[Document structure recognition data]
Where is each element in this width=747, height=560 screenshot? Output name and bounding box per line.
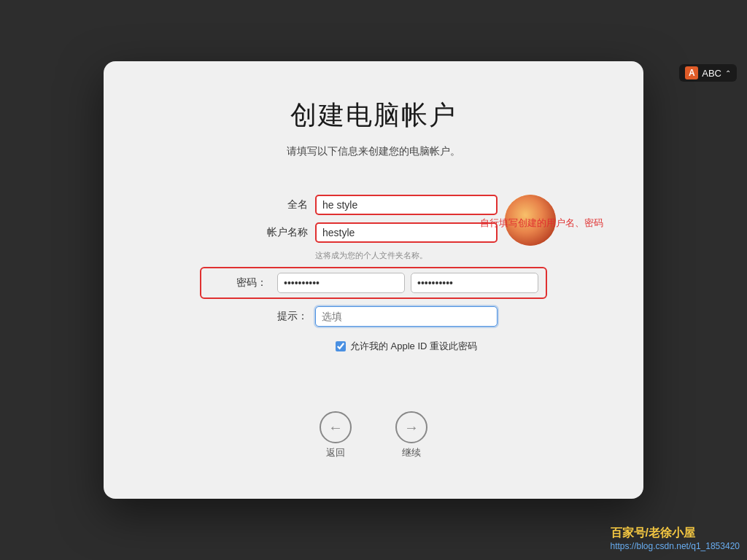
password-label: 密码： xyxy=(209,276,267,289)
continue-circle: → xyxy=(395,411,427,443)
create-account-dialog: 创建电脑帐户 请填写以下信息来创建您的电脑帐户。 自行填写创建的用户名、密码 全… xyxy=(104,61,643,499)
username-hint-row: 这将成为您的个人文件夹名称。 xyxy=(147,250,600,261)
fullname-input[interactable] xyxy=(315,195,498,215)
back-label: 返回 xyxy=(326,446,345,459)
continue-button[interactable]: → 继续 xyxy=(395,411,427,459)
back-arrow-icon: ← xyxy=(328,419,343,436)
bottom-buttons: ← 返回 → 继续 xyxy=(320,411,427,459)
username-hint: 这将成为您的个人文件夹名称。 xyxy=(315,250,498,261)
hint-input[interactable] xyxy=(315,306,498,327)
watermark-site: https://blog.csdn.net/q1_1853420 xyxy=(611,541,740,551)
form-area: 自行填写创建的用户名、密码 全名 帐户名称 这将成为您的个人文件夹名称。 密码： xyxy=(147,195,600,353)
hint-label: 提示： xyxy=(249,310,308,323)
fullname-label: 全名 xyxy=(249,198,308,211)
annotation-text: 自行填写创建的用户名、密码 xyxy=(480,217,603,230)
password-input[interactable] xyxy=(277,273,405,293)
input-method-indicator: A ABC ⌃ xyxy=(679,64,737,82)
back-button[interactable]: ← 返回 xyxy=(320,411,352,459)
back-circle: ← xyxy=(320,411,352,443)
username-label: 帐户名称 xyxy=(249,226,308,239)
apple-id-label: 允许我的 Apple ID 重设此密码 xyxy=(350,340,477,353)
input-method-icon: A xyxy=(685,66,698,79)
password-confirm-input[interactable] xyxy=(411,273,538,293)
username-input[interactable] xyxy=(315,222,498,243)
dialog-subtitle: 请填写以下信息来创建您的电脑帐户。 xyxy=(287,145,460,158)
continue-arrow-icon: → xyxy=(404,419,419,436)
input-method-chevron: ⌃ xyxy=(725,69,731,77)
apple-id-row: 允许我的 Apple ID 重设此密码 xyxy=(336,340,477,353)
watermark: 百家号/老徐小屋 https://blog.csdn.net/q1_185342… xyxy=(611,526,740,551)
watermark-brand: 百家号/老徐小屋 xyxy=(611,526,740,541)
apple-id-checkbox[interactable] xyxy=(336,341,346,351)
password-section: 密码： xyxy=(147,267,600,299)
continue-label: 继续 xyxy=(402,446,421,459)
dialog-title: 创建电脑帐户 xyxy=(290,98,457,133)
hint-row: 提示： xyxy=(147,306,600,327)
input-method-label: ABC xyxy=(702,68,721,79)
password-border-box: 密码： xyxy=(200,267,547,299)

Exercise requirements:
Using the data above, write out every line exactly, leaving the images behind.

Exercise solution:
Where is each element in this width=747, height=560 screenshot? Output name and bounding box per line.
password-label: 密码： xyxy=(209,276,267,289)
continue-circle: → xyxy=(395,411,427,443)
create-account-dialog: 创建电脑帐户 请填写以下信息来创建您的电脑帐户。 自行填写创建的用户名、密码 全… xyxy=(104,61,643,499)
username-hint-row: 这将成为您的个人文件夹名称。 xyxy=(147,250,600,261)
fullname-input[interactable] xyxy=(315,195,498,215)
back-label: 返回 xyxy=(326,446,345,459)
continue-button[interactable]: → 继续 xyxy=(395,411,427,459)
back-arrow-icon: ← xyxy=(328,419,343,436)
bottom-buttons: ← 返回 → 继续 xyxy=(320,411,427,459)
username-hint: 这将成为您的个人文件夹名称。 xyxy=(315,250,498,261)
hint-input[interactable] xyxy=(315,306,498,327)
watermark-site: https://blog.csdn.net/q1_1853420 xyxy=(611,541,740,551)
form-area: 自行填写创建的用户名、密码 全名 帐户名称 这将成为您的个人文件夹名称。 密码： xyxy=(147,195,600,353)
hint-label: 提示： xyxy=(249,310,308,323)
fullname-label: 全名 xyxy=(249,198,308,211)
annotation-text: 自行填写创建的用户名、密码 xyxy=(480,217,603,230)
password-input[interactable] xyxy=(277,273,405,293)
input-method-indicator: A ABC ⌃ xyxy=(679,64,737,82)
back-button[interactable]: ← 返回 xyxy=(320,411,352,459)
back-circle: ← xyxy=(320,411,352,443)
username-label: 帐户名称 xyxy=(249,226,308,239)
apple-id-label: 允许我的 Apple ID 重设此密码 xyxy=(350,340,477,353)
input-method-icon: A xyxy=(685,66,698,79)
password-confirm-input[interactable] xyxy=(411,273,538,293)
username-input[interactable] xyxy=(315,222,498,243)
dialog-subtitle: 请填写以下信息来创建您的电脑帐户。 xyxy=(287,145,460,158)
continue-arrow-icon: → xyxy=(404,419,419,436)
input-method-chevron: ⌃ xyxy=(725,69,731,77)
apple-id-row: 允许我的 Apple ID 重设此密码 xyxy=(336,340,477,353)
watermark: 百家号/老徐小屋 https://blog.csdn.net/q1_185342… xyxy=(611,526,740,551)
watermark-brand: 百家号/老徐小屋 xyxy=(611,526,740,541)
apple-id-checkbox[interactable] xyxy=(336,341,346,351)
password-section: 密码： xyxy=(147,267,600,299)
continue-label: 继续 xyxy=(402,446,421,459)
dialog-title: 创建电脑帐户 xyxy=(290,98,457,133)
hint-row: 提示： xyxy=(147,306,600,327)
input-method-label: ABC xyxy=(702,68,721,79)
password-border-box: 密码： xyxy=(200,267,547,299)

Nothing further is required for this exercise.